Mr. Bird argued that he could not be fired because the college did not have a rule banning student professor intimacies.  The Board ruled that “Employees should not lose their jobs for breaking unwritten rules in areas where the line between right and wrong can be ambiguous. ” The college argued that Bird’s actions were a violation of the college’s sexual harassment policy. As for the college lacking a policy on consensual dating, Lethbridge College Vice President stated:
“Why would you write a policy that presupposes faculty might sleep with students?”

The college has yet to make a determination as to whether to appeal the arbitrator’s decision. Arbitrator’s decisions can be appealed on the grounds that the arbitrator violated the terms of the arbitration. Appealing the arbitration even if ultimately unsuccessful can significantly delay the return of the professor to the classroom.

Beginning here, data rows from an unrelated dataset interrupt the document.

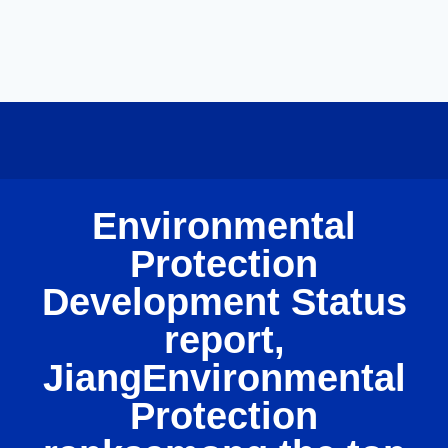
Environmental
Protection
Development Status
report,
JiangEnvironmental
Protection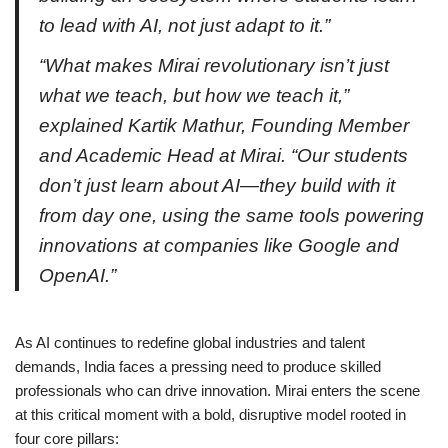
to lead with AI, not just adapt to it.”
“What makes Mirai revolutionary isn’t just
what we teach, but how we teach it,”
explained Kartik Mathur, Founding Member
and Academic Head at Mirai. “Our students
don’t just learn about AI—they build with it
from day one, using the same tools powering
innovations at companies like Google and
OpenAI.”
As AI continues to redefine global industries and talent
demands, India faces a pressing need to produce skilled
professionals who can drive innovation. Mirai enters the scene
at this critical moment with a bold, disruptive model rooted in
four core pillars:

The Canadian Press reported: “If Mr. Bird does return in May, he will do so without back pay and will be subject to conditions set out by the arbitrator. They include not being allowed to date or have sex with any student at the college and having to inform his supervisor if he dates a former student who has been out of the college for less than a year. He must also notify the college if one of his future students is someone with whom he has had a close relationship.”

Presently, Lethbridge College is developing a policy on student professor relationships.

If you wish, you can write to me directly at dankprofessor@msn.com
Guest commentaries should also be submitted for consideration to the same email address.

Barry M. Dank aka the dankprofessorTM
© Copyright 2008

January 19, 2008 - Posted by | consensual relationships, ethics, fraternization, higher education, Lethbridge College, litigation, sexual policing, sexual rights, student professor dating


  1. I believe this has been taken way to far, while someones good reputation has been destroyed. This should of never been leaked to the public, but dealt with internally. After all this, i can’t see Greg Bird coming back. He didn’t break any rules or policies made by the college therefore he was fired based on no legitimate grounds. He had sex with consenting ADULTS, there’s nothing wrong with that. These 3 students never had a problem, it was only a third party person who complained after overhearing a conversation about the relationship. If anything the college should be held responsible for defamation of character. I was a former student of Greg Bird and I thought he was a wonderful, interesting professor, who is now being harassed by the media. I feel bad for him but honestly it is anyones business who he sleeps with when it is consensual.

    Comment by suzie | March 5, 2008 | Reply

  2. Just an update on Greg Bird – he is back at the college and teaching. He had “restrictions” put on him at the time and his office was moved to across the hall from the Dean’s office. It has been over a year now that he is back, there is a new Dean, and for the most part, all is forgotten – life goes on at the college.